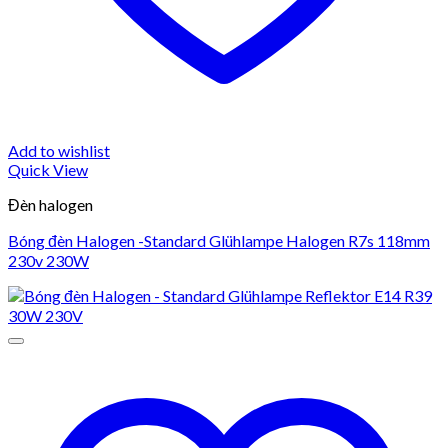
Add to wishlist
Quick View
Đèn halogen
Bóng đèn Halogen -Standard Glühlampe Halogen R7s 118mm
230v 230W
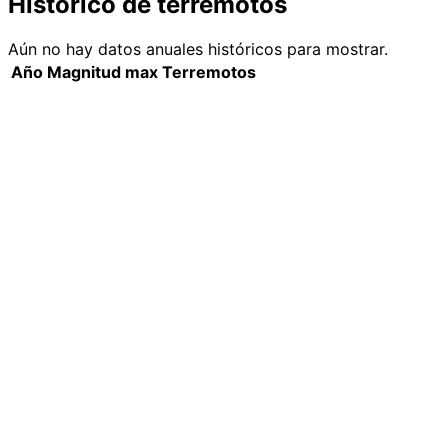
Histórico de terremotos
Aún no hay datos anuales históricos para mostrar.
Año
Magnitud max
Terremotos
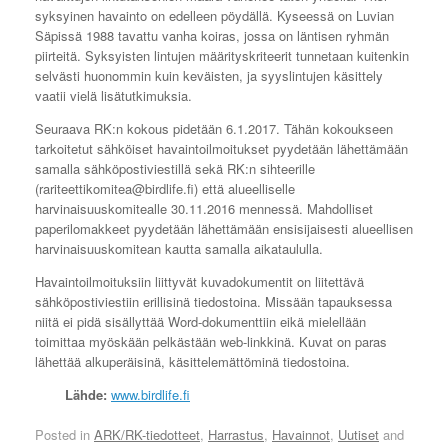
syksyinen havainto on edelleen pöydällä. Kyseessä on Luvian
Säpissä 1988 tavattu vanha koiras, jossa on läntisen ryhmän
piirteitä. Syksyisten lintujen määrityskriteerit tunnetaan kuitenkin
selvästi huonommin kuin keväisten, ja syyslintujen käsittely
vaatii vielä lisätutkimuksia.
Seuraava RK:n kokous pidetään 6.1.2017. Tähän kokoukseen
tarkoitetut sähköiset havaintoilmoitukset pyydetään lähettämään
samalla sähköpostiviestillä sekä RK:n sihteerille
(rariteettikomitea@birdlife.fi) että alueelliselle
harvinaisuuskomitealle 30.11.2016 mennessä. Mahdolliset
paperilomakkeet pyydetään lähettämään ensisijaisesti alueellisen
harvinaisuuskomitean kautta samalla aikataululla.
Havaintoilmoituksiin liittyvät kuvadokumentit on liitettävä
sähköpostiviestiin erillisinä tiedostoina. Missään tapauksessa
niitä ei pidä sisällyttää Word-dokumenttiin eikä mielellään
toimittaa myöskään pelkästään web-linkkinä. Kuvat on paras
lähettää alkuperäisinä, käsittelemättöminä tiedostoina.
Lähde:
www.birdlife.fi
Posted in
ARK/RK-tiedotteet
,
Harrastus
,
Havainnot
,
Uutiset
and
****************
* **Work to be completed**:
Every line that holds the string "samalla" must be copied from the records above.

* **Solution to the problem**:
samalla sähköpostiviestillä sekä RK:n sihteerille
harvinaisuuskomitean kautta samalla aikataululla.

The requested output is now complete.